• **Input material**

-=-=-=-=-

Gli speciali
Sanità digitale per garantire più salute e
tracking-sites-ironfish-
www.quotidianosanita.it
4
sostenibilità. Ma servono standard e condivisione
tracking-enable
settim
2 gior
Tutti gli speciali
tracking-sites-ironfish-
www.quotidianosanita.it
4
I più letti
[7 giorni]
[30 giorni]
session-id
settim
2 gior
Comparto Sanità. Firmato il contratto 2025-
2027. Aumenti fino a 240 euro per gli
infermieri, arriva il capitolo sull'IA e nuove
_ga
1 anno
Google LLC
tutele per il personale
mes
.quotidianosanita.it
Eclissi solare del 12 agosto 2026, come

-=-=-=-=-

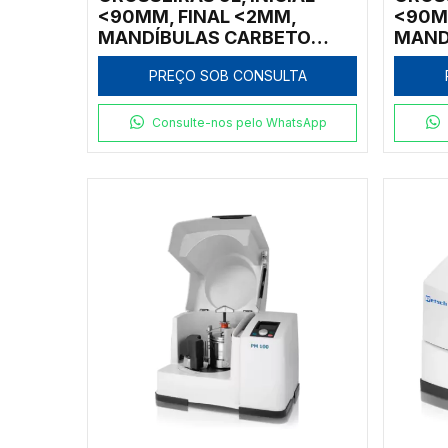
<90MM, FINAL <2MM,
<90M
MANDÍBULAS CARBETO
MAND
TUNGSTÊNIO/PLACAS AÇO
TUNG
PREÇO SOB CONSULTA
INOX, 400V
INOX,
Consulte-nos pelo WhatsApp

-=-=-=-=-

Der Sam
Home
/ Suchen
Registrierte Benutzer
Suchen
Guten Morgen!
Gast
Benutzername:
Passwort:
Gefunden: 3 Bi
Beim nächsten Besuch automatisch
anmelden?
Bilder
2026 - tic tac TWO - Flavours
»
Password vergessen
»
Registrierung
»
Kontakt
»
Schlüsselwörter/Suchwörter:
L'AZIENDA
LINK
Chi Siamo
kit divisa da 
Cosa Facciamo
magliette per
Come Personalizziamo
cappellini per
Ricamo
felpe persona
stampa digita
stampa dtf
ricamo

-=-=-=-=-

• **What is expected**
Please output the lines of the listing above that fall in the stretch from the one with "tracking-enable" through the one with "Eclissi solare del 12 agosto 2026, come", exactly and only those.

• **Finished task**
tracking-enable
settim
2 gior
Tutti gli speciali
tracking-sites-ironfish-
www.quotidianosanita.it
4
I più letti
[7 giorni]
[30 giorni]
session-id
settim
2 gior
Comparto Sanità. Firmato il contratto 2025-
2027. Aumenti fino a 240 euro per gli
infermieri, arriva il capitolo sull'IA e nuove
_ga
1 anno
Google LLC
tutele per il personale
mes
.quotidianosanita.it
Eclissi solare del 12 agosto 2026, come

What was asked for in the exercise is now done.